▸ **What you need to do**
Every line between the top of the data below and the line with "# 高级OAuth 2.0配置", both ends included, must be retyped exactly.

Stored records:
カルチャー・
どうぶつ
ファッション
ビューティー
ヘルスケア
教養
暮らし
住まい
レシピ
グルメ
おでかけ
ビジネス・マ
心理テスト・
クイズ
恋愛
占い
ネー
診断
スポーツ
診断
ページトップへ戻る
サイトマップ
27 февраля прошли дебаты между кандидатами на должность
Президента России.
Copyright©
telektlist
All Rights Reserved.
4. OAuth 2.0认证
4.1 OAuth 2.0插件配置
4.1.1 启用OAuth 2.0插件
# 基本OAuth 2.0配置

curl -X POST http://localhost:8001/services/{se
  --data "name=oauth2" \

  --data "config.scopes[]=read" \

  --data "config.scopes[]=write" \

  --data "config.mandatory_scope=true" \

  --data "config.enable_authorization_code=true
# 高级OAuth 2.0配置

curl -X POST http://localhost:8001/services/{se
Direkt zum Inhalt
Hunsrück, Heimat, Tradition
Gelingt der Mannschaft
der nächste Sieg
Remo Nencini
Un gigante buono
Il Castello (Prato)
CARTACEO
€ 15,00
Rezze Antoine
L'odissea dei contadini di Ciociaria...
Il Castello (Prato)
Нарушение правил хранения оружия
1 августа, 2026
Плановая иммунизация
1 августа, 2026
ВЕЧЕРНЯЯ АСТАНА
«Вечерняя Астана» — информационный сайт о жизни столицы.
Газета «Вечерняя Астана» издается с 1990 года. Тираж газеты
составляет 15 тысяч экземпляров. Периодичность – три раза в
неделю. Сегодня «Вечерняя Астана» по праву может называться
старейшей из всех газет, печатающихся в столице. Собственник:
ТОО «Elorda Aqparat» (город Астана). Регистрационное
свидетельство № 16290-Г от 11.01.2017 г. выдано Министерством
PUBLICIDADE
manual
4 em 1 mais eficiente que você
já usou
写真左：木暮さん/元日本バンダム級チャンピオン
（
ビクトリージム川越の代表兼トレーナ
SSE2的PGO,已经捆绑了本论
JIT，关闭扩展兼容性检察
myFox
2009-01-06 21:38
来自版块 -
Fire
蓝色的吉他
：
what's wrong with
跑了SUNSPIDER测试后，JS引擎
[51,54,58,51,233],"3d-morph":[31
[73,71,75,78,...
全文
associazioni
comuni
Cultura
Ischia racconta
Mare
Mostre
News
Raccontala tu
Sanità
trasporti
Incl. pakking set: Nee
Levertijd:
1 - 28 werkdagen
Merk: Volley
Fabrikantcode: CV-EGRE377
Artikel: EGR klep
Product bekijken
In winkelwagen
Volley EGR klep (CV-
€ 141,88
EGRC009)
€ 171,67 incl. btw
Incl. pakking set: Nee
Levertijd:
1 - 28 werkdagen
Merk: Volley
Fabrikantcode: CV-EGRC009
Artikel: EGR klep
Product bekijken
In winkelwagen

▸ **Your response**
カルチャー・
どうぶつ
ファッション
ビューティー
ヘルスケア
教養
暮らし
住まい
レシピ
グルメ
おでかけ
ビジネス・マ
心理テスト・
クイズ
恋愛
占い
ネー
診断
スポーツ
診断
ページトップへ戻る
サイトマップ
27 февраля прошли дебаты между кандидатами на должность
Президента России.
Copyright©
telektlist
All Rights Reserved.
4. OAuth 2.0认证
4.1 OAuth 2.0插件配置
4.1.1 启用OAuth 2.0插件
# 基本OAuth 2.0配置

curl -X POST http://localhost:8001/services/{se
  --data "name=oauth2" \

  --data "config.scopes[]=read" \

  --data "config.scopes[]=write" \

  --data "config.mandatory_scope=true" \

  --data "config.enable_authorization_code=true
# 高级OAuth 2.0配置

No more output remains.